------ Extracted information

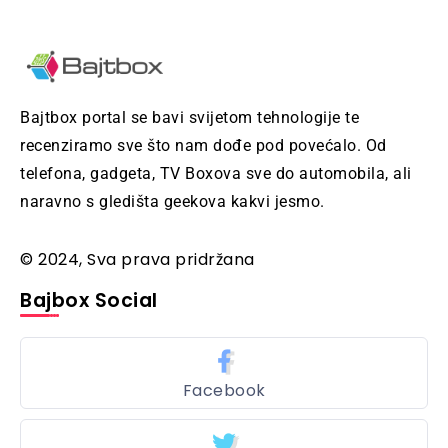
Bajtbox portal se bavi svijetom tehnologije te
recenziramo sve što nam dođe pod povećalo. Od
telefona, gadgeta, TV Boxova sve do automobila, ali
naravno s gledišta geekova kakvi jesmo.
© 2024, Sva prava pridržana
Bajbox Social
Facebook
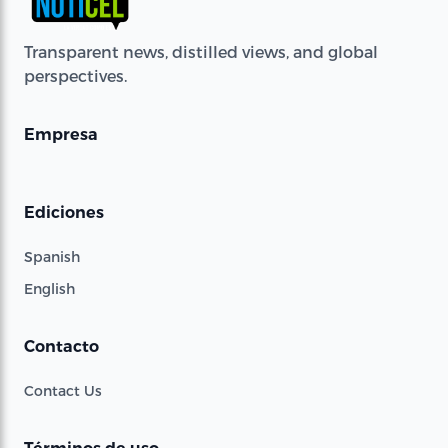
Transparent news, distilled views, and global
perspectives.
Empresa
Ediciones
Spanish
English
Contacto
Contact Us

------------

▶ _Task to complete_: Nothing but the lines from the line holding "naravno s gledišta geekova kakvi jesmo." through the last line of the entries above is to be reproduced, exactly and without pictures.

▶ _Answer section_:
naravno s gledišta geekova kakvi jesmo.
© 2024, Sva prava pridržana
Bajbox Social
Facebook
Transparent news, distilled views, and global
perspectives.
Empresa
Ediciones
Spanish
English
Contacto
Contact Us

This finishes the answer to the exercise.